0xdevalias commented 2 weeks ago

classifier-reborn has supported an alternative to gsl since v2.3.0, which might be a good alternative to switch to here:

The referenced issue links from the Gemfile:

Originally posted by @0xdevalias in https://github.com/0xdevalias/devalias.net/issues/20#issuecomment-2179730548

The following posts by @mkasberg are also worth reading/considering before going too deep with this:

Having ChatGPT explain the differences between using LSI and embeddings for this purpose:

Latent Semantic Indexing (LSI)

  • Method: Uses Singular Value Decomposition (SVD) on term-document matrices.
  • Representation: Lower-dimensional space capturing latent semantic structures.
  • Applications: Information retrieval, document clustering, text summarization.
  • Advantages: Handles synonymy, less computationally intensive.
  • Limitations: Limited in capturing complex linguistic phenomena, performance depends on the corpus.

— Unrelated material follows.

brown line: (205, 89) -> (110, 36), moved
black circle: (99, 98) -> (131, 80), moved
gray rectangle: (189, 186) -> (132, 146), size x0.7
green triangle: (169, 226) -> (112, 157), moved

Embeddings (e.g., OpenAI embeddings)

  • Method: Uses deep learning models like transformers.
  • Representation: Dense vectors capturing semantic meaning, context, and relationships.
  • Applications: Sentiment analysis, text classification, named entity recognition, question answering.
  • Advantages: Captures complex linguistic phenomena, state-of-the-art performance, versatile.
  • Limitations: Computationally intensive, requires significant resources, may need fine-tuning.

Summary

  • LSI is simpler and effective for basic tasks but less nuanced.
  • Embeddings provide richer, context-aware representations and superior performance on a wide range of tasks but require more computational power.